Mencionar esa “facultad para negar nuestro consentimiento”, o la posibilidad que quien no le teme a la muerte posee para decir que no, no la conduce a Ana a la deriva simple de una evaluación moral de las víctimas: todo lo contario. Sólo tiene sentido pensar en la posibilidad de negar nuestro consentimiento, si desde allí podemos rescatar -en el corazón mismo del padecimiento que la crueldad del otro produce en nosotros-, un margen de libertad. No hace falta aclarar que tener la facultad de negar el consentimiento , pagando con ello el precio de la propia vida, rompe de un plumazo con cualquier idea –ingenua o perversamente malintencionada- que pretenda equiparar víctimas y victimarios.(…)
No sólo todos somos potencialmente crueles. Ana se sumerge un poco más, y liga la crueldad dirigida al otro humano, a la vivencia de desamparo de quien la ejerce.

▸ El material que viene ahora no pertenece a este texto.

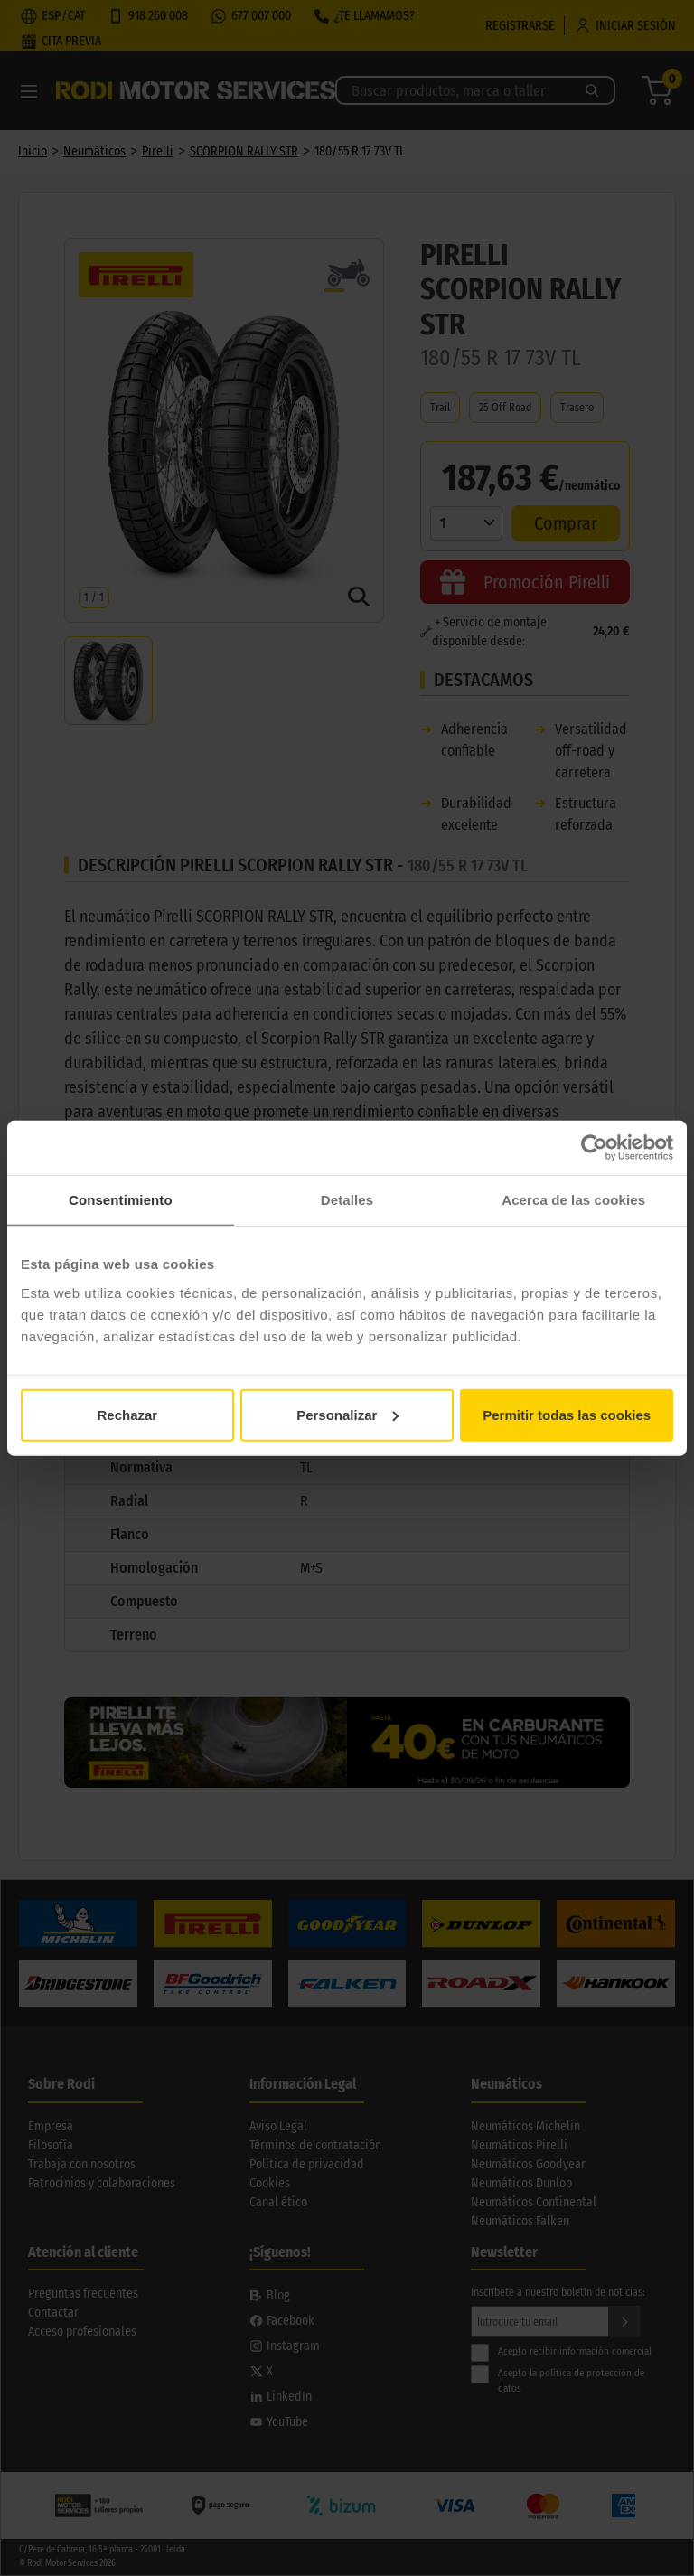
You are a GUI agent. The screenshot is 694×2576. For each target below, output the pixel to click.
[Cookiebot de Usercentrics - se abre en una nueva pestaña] (594, 1147)
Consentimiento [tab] (121, 1200)
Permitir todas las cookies (567, 1414)
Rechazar (127, 1414)
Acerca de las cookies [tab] (573, 1200)
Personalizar (347, 1414)
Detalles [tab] (347, 1200)
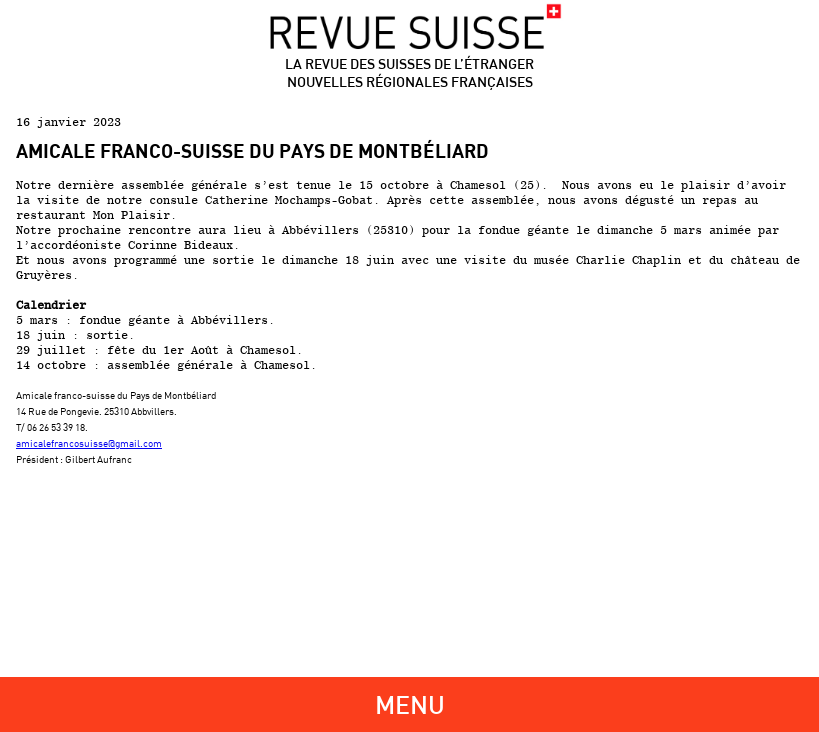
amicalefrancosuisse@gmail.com (89, 443)
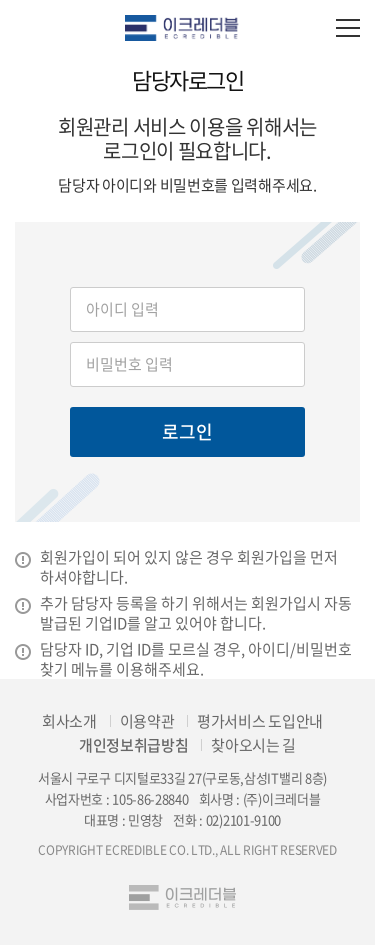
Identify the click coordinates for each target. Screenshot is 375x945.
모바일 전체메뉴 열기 (347, 27)
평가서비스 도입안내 (260, 721)
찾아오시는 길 (253, 745)
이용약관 (147, 721)
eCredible (187, 27)
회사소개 (69, 721)
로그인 (187, 431)
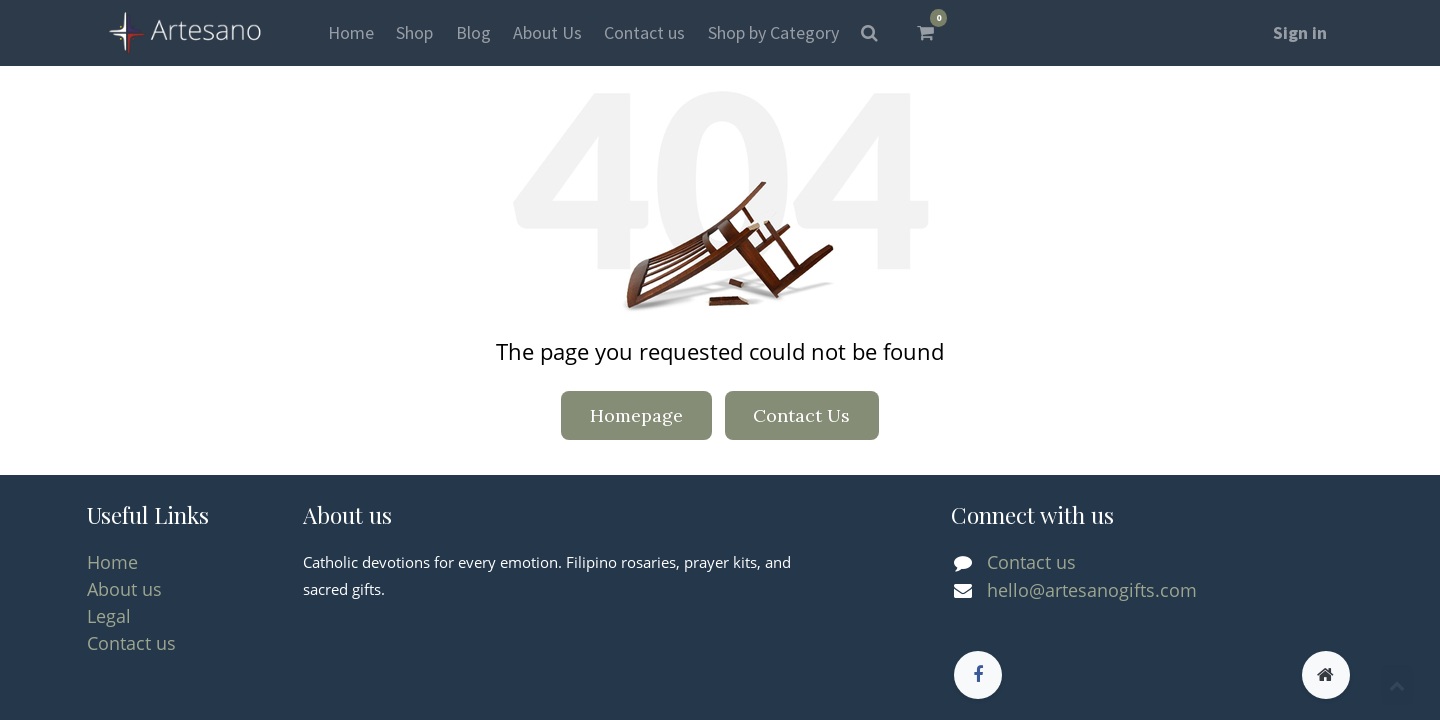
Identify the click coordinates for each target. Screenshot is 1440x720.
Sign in (1300, 32)
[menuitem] (351, 32)
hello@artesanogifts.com (1092, 590)
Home (112, 562)
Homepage (636, 415)
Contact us (131, 643)
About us (124, 589)
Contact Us (801, 415)
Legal (109, 616)
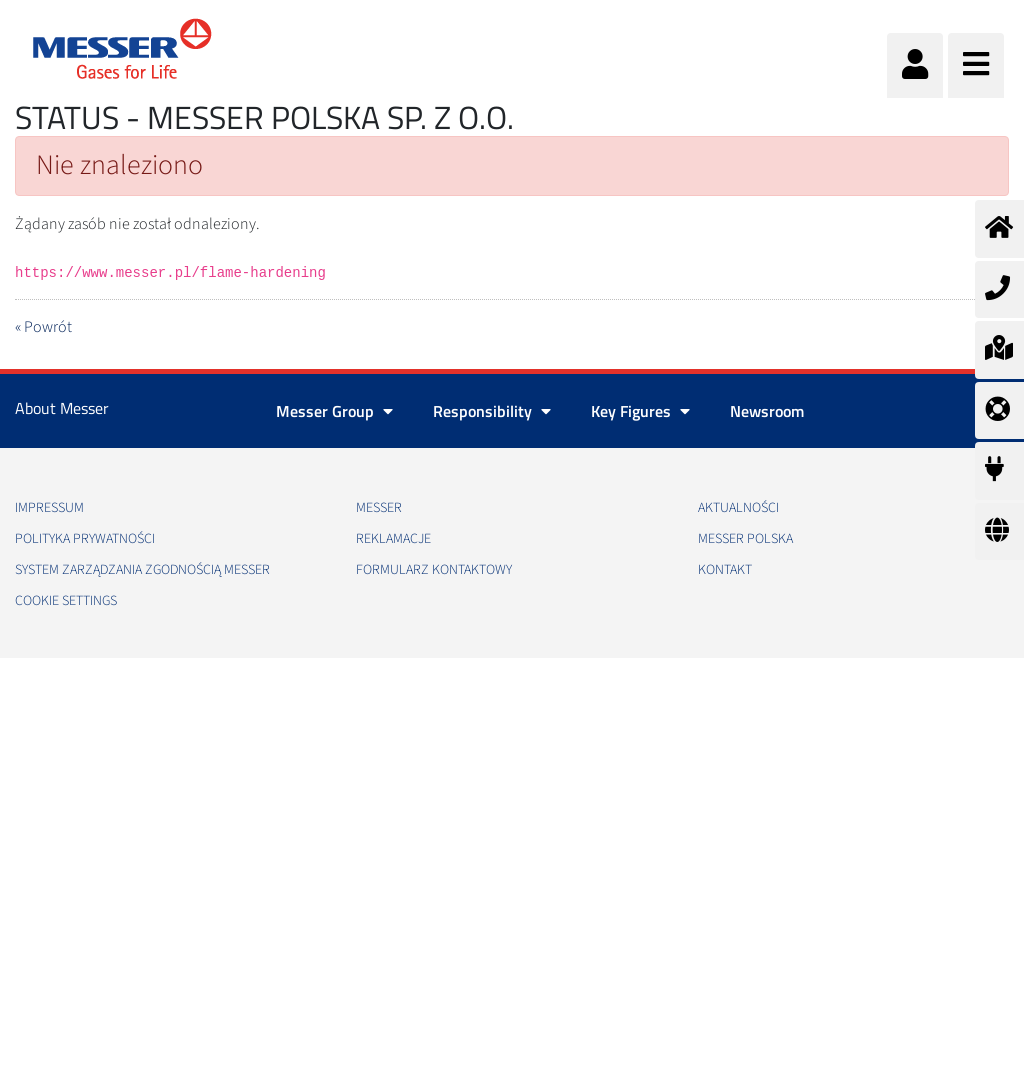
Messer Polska (745, 539)
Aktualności (738, 508)
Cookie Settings (66, 601)
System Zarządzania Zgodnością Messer (142, 570)
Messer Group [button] (334, 411)
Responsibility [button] (492, 411)
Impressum (49, 508)
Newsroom (767, 411)
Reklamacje (393, 539)
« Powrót (43, 327)
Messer (379, 508)
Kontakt (725, 570)
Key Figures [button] (640, 411)
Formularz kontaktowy (434, 570)
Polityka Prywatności (85, 539)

Terreno riesgosísimo, porque una vez asomados a ese abismo, deberá tomarnos nuevamente de la mano y conducirnos a otro lugar: explicar no es justificar.
(…)
Ana había escrito en 1998 la versión original de este libro. Dos años antes de que Derrida en el contexto de los Estados Generales del Psicoanálisis, convocara a nuestra disciplina a producir con urgencia un discurso posible acerca de la crueldad.
Resistencia del mundo al psicoanálisis, pero también resistencia del psicoanálisis a las cosas del mundo, mientras se desentienda de nociones tales como crueldad, soberanía, o el mal, dice Derrida.

Ana cumple con creces y sin coartada con el “llamado” (al modo de Levinas) derridiando, y lo anticipa. Podemos decir que en sus manos, el psicoanálisis recorre una senda indispensable.